■英数国、11月から

 嬉野市は11月から、市内の中学3年を対象に、放課後の補充学習事業を民間業者の協力で始める。国が子どもの貧困対策で設けている交付金を利用した事業だが、貧困世帯に限らず希望者全員が高校受験対策に生かせるようにする。

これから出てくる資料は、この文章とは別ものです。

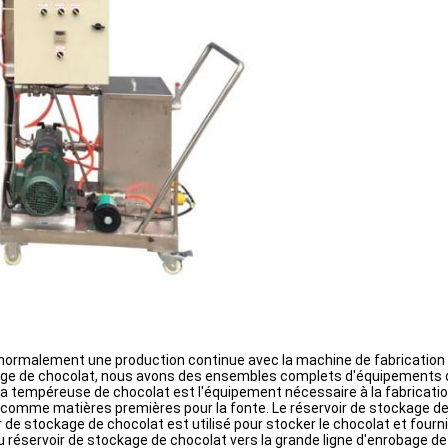
 normalement une production continue avec la machine de fabrication 
obage de chocolat, nous avons des ensembles complets d'équipements d
tempéreuse de chocolat est l'équipement nécessaire à la fabrication de
t comme matières premières pour la fonte. Le réservoir de stockage 
ir de stockage de chocolat est utilisé pour stocker le chocolat et fourn
u réservoir de stockage de chocolat vers la grande ligne d'enrobage de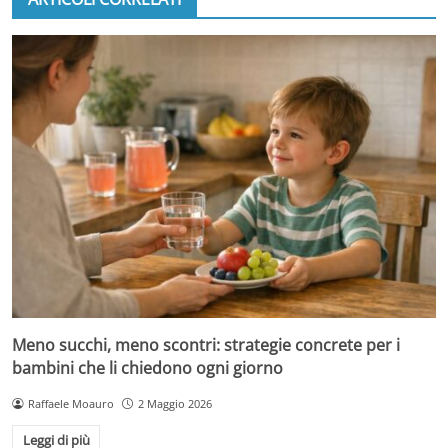
Meno succhi, meno scontri: strategie concrete per i
bambini che li chiedono ogni giorno
Raffaele Moauro
2 Maggio 2026
Leggi di più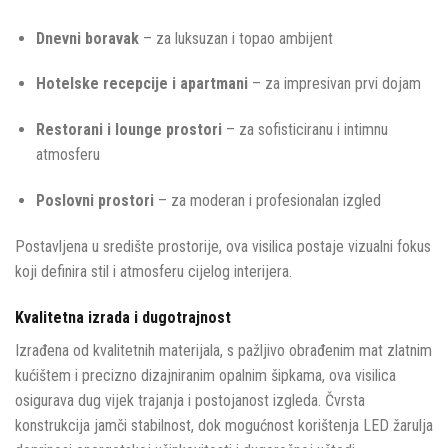
Dnevni boravak
– za luksuzan i topao ambijent
Hotelske recepcije i apartmani
– za impresivan prvi dojam
Restorani i lounge prostori
– za sofisticiranu i intimnu
atmosferu
Poslovni prostori
– za moderan i profesionalan izgled
Postavljena u središte prostorije, ova visilica postaje vizualni fokus
koji definira stil i atmosferu cijelog interijera.
Kvalitetna izrada i dugotrajnost
Izrađena od kvalitetnih materijala, s pažljivo obrađenim mat zlatnim
kućištem i precizno dizajniranim opalnim šipkama, ova visilica
osigurava dug vijek trajanja i postojanost izgleda. Čvrsta
konstrukcija jamči stabilnost, dok mogućnost korištenja LED žarulja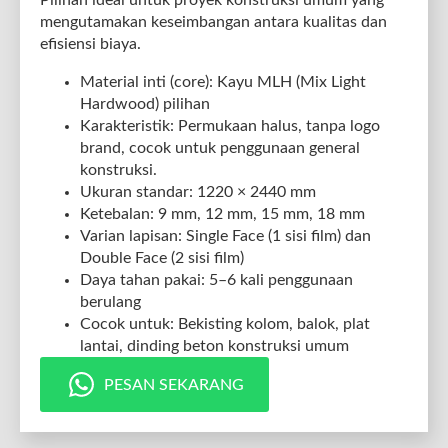
Pilihan ideal untuk proyek konstruksi umum yang
mengutamakan keseimbangan antara kualitas dan
efisiensi biaya.
Material inti (core): Kayu MLH (Mix Light
Hardwood) pilihan
Karakteristik: Permukaan halus, tanpa logo
brand, cocok untuk penggunaan general
konstruksi.
Ukuran standar: 1220 × 2440 mm
Ketebalan: 9 mm, 12 mm, 15 mm, 18 mm
Varian lapisan: Single Face (1 sisi film) dan
Double Face (2 sisi film)
Daya tahan pakai: 5–6 kali penggunaan
berulang
Cocok untuk: Bekisting kolom, balok, plat
lantai, dinding beton konstruksi umum
PESAN SEKARANG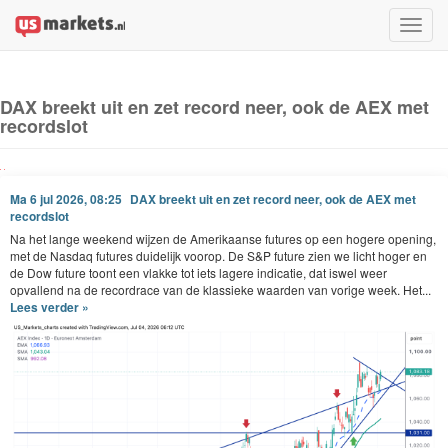
Toggle
naviga
DAX breekt uit en zet record neer, ook de AEX met
recordslot
Ma 6 jul 2026, 08:25
DAX breekt uit en zet record neer, ook de AEX met
recordslot
Na het lange weekend wijzen de Amerikaanse futures op een hogere opening,
met de Nasdaq futures duidelijk voorop. De S&P future zien we licht hoger en
de Dow future toont een vlakke tot iets lagere indicatie, dat iswel weer
opvallend na de recordrace van de klassieke waarden van vorige week. Het...
Lees verder »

 市内の中学校では毎週水曜日、県の「放課後等補充学習支援事業」に基づく放課後学習に取り組んでいる。そのため水曜日以外の週4日、外部講師による授業を2時間開く。教科は英語、数学、国語で、教材のプリントを市教委が準備する。

 講師は市内の塾業者や家庭教師など6人に依頼し、謝金を支払う。市教委が2014年度から小学生を対象に始めた放課後学習支援「子ども学校塾」も、市内塾業者らの協力を得ており、授業時間が重ならないようにするなど民業圧迫に配慮する。

 市内の中学3年は7月末現在、243人。講師への謝金や教材費などを含む事業費323万円を、9月1日開会予定の定例議会で提案する一般会計補正予算案に計上した。杉崎士郎教育長は「極力、3年全員参加を目指したい。国の事業は本年度までだが、来年度以降も継続できるよう努力したい」と話した。